I don’t believe he went to a happier place. I think the owners, damn their eyes, had gotten tired of being badgered by the police and taken the horse elsewhere, where he is either starving to death in a backyard, or they dumped him somewhere in the forest. If they did so, I hope that they go to the special hell reserved for people who abuse, neglect, torture and torment the innocent, animal or human.
About a month ago, I noticed Jim had blanketed the buckskin, and was keeping him separated from the rest of the horses/mules.
Jim didn’t have much money, and he never blanketed the other animals. Something was wrong.
Over the last few weeks, I’ve seen the buckskin standing quietly. I understand horse as well as I understand English, and I knew the buckskin was NDR: Not Doing Right. His body language said something was wrong, but he wasn’t in pain.
I believe, just from the experience I had from my wonder horse, Jordan, that the buckskin had Cushing’s disease.
There is no cure for it.
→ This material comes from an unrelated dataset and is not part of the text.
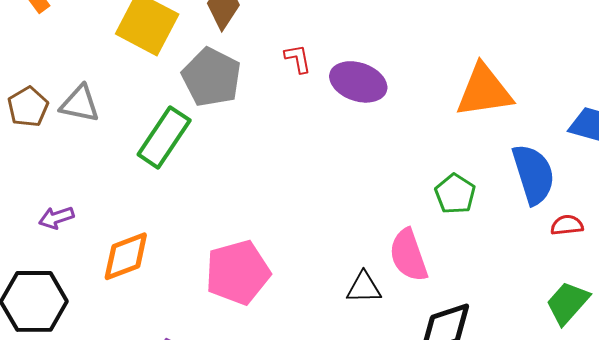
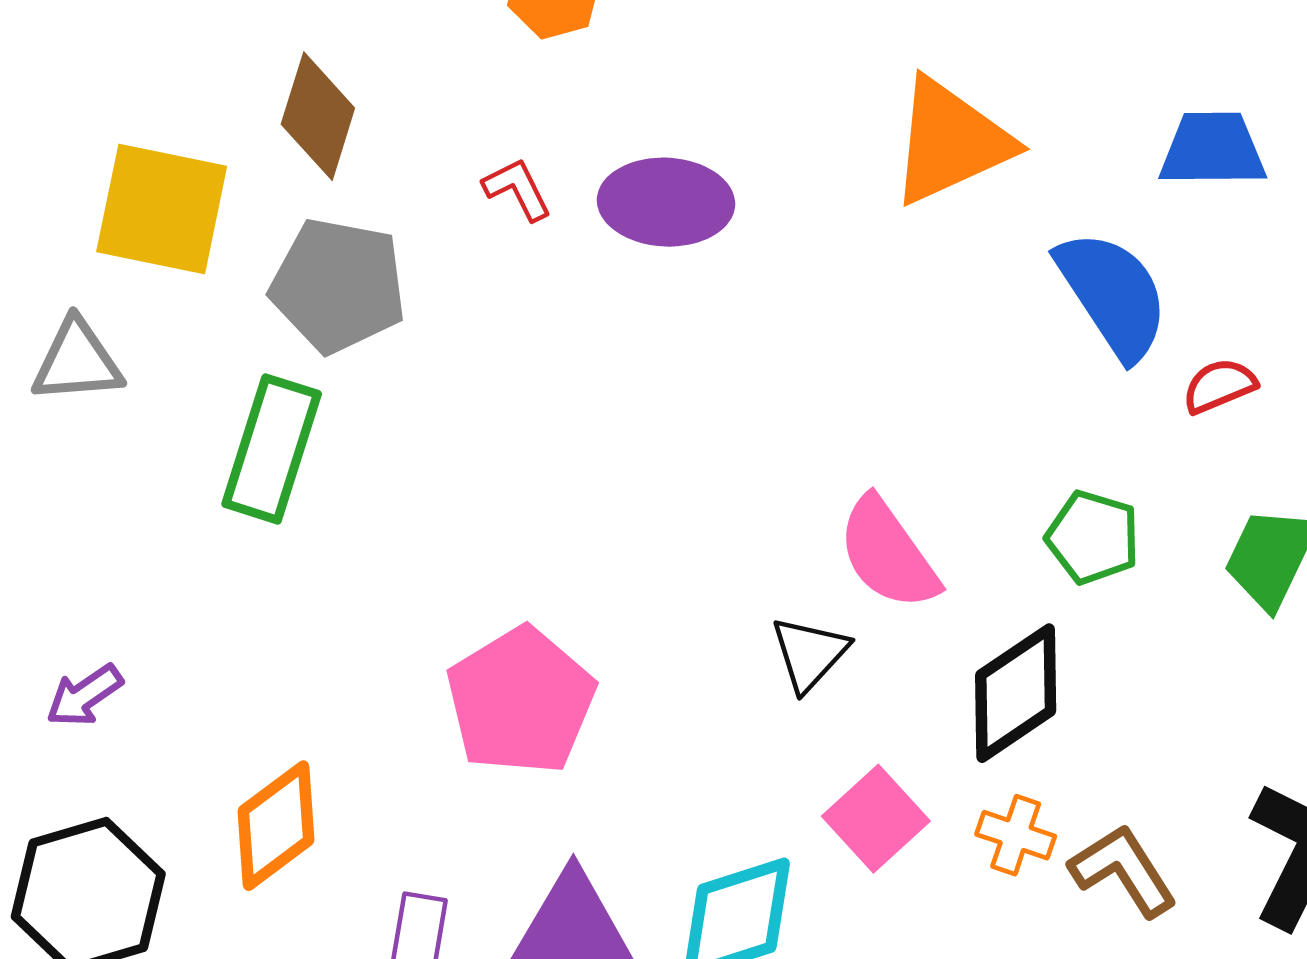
gray triangle: (80, 104) -> (77, 361), moved
green pentagon: (455, 194) -> (1093, 537), moved
orange diamond: (126, 256) -> (276, 826), moved
black triangle: (364, 288) -> (810, 654), turned -30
All you can do is keep the horse comfortable, clean and warm until he tells you It’s Time.
Today, I was coming home from running errands, and I saw the buckskin was down. He was lying flat-out, and not because he was sleeping.
By the time I managed to get my truck to a safe spot where I could stop, Jim was at the horse’s side. The buckskin had his head up and Jim appeared to by trying to push it back down, or perhaps he was merely petting the buckskin.
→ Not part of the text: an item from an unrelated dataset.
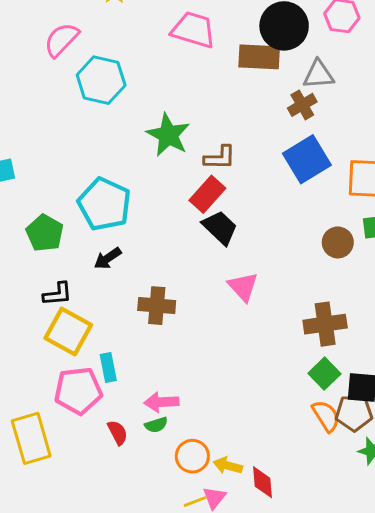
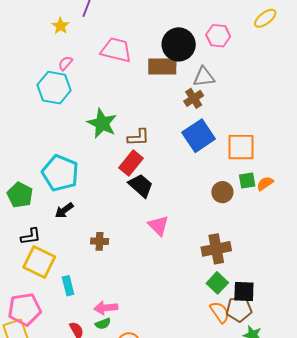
pink semicircle: (61, 40) -> (65, 63), moved, size x0.6
brown cross: (157, 306) -> (100, 241), size x0.7
pink pentagon: (78, 391) -> (25, 309), moved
Either way, I knew it was the buckskin’s last day. His movements were weak, and slow. I could see Jim’s grief clearly. It surrounded him, like a mourning cloak.
Then I saw Dr. Mike coming. Behind him came Norm’s Brother, (I don’t know his name), driving his backhoe. Obviously, then, this was The Day, and Jim had arranged for everything: the gentle release Dr. Mike would give the buckskin, and the last resting place, dug by the Brother, undoubtedly on Jim’s property.
I didn’t intrude. There was nothing I could do, and sometimes, when you lose a family member, you don’t want strangers there to witness your pain.
Today, a horse died.
Whatever his story was, though, his last days were peaceful ones. Jim has no wife, no family, not even a dog…but he has his boys. The buckskin spent his last days among friends, with a blanket to keep him warm, and plenty of hay, should he want it.
Jim made it so for the buckskin.
It’s never a happy day when a horse dies. But at least we can make their passing a gentle one.